AI-based AIG has some drawbacks as well. While our findings have shown ChatGPT’s ability to generate multiple-choice questions with acceptable psychometrics, it is not infallible. It is crucial for test developers to remember that ChatGPT, like any AI model, relies on the data it has been trained on, and it may sometimes provide inaccurate or outdated content. For instance, certain explanations provided by ChatGPT contained contradicting content regarding the effect of beta-blockers in gout patients, despite the absence of issues with the questions themselves. We did not encounter any problem because we did not use the explanations but if they are used for, for example, formative purposes, using it with caution and expert oversight remain essential [25] to ensure the correctness and relevance. Hence, while it is efficient to generate questions with ChatGPT, constructing an entire exam without any revisions can be challenging. The questions still necessitate subject matter experts to review and revise [31]. This difficulty arises because the generated questions may, for example, lack scientific validity or include elements that do not align with the specific context of a medical school. For instance, the term “DASH diet” is unfamiliar within our training, which led subject matter experts to opt against including that question in the exam.

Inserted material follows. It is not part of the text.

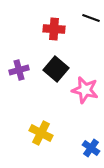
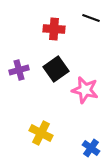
black square: rotated 15 degrees clockwise
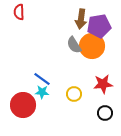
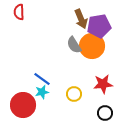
brown arrow: rotated 30 degrees counterclockwise
cyan star: rotated 16 degrees counterclockwise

Another significant drawback is the “black box” nature of AI models. Although this enables us to generate unique questions each time, we cannot know how our input will precisely affect the output. In contrast, template-based AIG offers an appropriate level of control and customization that can be valuable in revising and correcting hundreds of questions at once [21]. While generating questions using AI can be efficient, test developers must consider a balance between the efficiency offered by AI and the need for the level of control.

There are some limitations in our study. The first limitation is that it is based on a limited set of questions and low number of participants from a single university. Although the inclusion of more questions would have been preferable, the need for compliance with official regulations constrained our ability to expand the number of questions included in the exam. Future studies with more questions are necessary to determine the applicability of the findings across a wider range fields. However, it is important to recognize that extending these results to different subjects or medical institutions may present challenges due to the constantly evolving nature of LLMs. Another limitation is that relying solely on the point-biserial correlation as the primary measure of quality may not have encompassed all relevant quality measures. A detailed qualitative analysis of item content would provide valuable information.

Conclusion

This study investigated the feasibility of a ChatGPT prompt for generating clinical multiple-choice questions because a major challenge faced by medical schools is the labor-intensive task of writing case-based multiple-choice questions for assessing the higher-order skills. The findings showed that ChatGPT-generated questions exhibit psychometric properties that meet acceptable standards. It presents a significant opportunity to make test development more efficient. However, further research is essential to either corroborate or question these findings.